Prompt
Every line below between the one holding "S OFFRES DE VOYAGES" and the one holding "est la plus propice à la découverte de", inclusive, should be copied exactly, and no other line.

Data
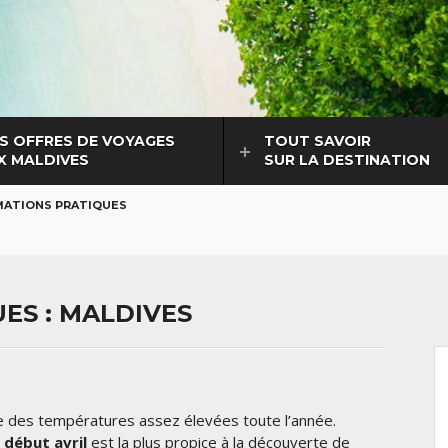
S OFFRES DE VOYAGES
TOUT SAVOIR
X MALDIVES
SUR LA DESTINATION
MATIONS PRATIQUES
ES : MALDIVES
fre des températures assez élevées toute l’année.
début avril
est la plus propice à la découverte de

--

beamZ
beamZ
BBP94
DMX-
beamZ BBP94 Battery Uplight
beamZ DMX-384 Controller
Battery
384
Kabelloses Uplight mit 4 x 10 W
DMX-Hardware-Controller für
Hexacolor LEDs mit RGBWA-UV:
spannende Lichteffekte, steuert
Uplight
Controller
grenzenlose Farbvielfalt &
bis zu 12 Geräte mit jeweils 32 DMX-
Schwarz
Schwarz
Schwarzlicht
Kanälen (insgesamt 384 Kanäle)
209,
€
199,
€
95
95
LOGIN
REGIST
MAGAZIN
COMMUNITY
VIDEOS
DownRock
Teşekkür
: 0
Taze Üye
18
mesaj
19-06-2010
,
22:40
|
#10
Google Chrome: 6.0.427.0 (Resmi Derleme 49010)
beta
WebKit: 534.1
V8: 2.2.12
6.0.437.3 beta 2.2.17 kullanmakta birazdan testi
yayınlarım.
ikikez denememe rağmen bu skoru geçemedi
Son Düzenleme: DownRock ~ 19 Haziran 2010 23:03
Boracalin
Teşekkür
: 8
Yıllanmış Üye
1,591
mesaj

...

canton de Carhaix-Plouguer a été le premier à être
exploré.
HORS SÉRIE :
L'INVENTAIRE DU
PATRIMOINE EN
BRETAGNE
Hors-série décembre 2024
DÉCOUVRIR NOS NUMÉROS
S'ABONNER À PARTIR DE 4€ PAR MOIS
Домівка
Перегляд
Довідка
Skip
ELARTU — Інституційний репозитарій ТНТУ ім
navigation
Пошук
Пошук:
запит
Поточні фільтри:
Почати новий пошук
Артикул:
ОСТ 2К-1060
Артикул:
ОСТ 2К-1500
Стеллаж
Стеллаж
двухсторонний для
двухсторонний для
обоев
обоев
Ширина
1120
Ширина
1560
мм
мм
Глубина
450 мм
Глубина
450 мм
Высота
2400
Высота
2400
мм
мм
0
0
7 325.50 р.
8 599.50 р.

Answer section
S OFFRES DE VOYAGES
TOUT SAVOIR
X MALDIVES
SUR LA DESTINATION
MATIONS PRATIQUES
ES : MALDIVES
fre des températures assez élevées toute l’année.
début avril
est la plus propice à la découverte de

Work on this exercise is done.